Dataset START
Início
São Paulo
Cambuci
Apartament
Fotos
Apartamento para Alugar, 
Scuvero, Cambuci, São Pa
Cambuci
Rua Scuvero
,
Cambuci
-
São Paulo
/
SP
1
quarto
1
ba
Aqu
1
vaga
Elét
Dataset END
Dataset START
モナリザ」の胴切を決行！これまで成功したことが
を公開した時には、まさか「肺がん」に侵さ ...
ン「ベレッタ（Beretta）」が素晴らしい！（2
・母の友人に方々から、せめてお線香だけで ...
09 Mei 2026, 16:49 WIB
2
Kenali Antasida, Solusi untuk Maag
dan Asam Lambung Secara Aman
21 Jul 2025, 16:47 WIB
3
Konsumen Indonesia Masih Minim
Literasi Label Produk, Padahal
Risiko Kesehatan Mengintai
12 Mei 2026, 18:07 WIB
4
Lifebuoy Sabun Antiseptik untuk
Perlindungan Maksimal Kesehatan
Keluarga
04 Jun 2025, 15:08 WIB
Dataset END
### Aim of the task
Determine the number of lines in the listing that contain the word "untuk", and respond with nothing but that number.

### Answer to the problem
2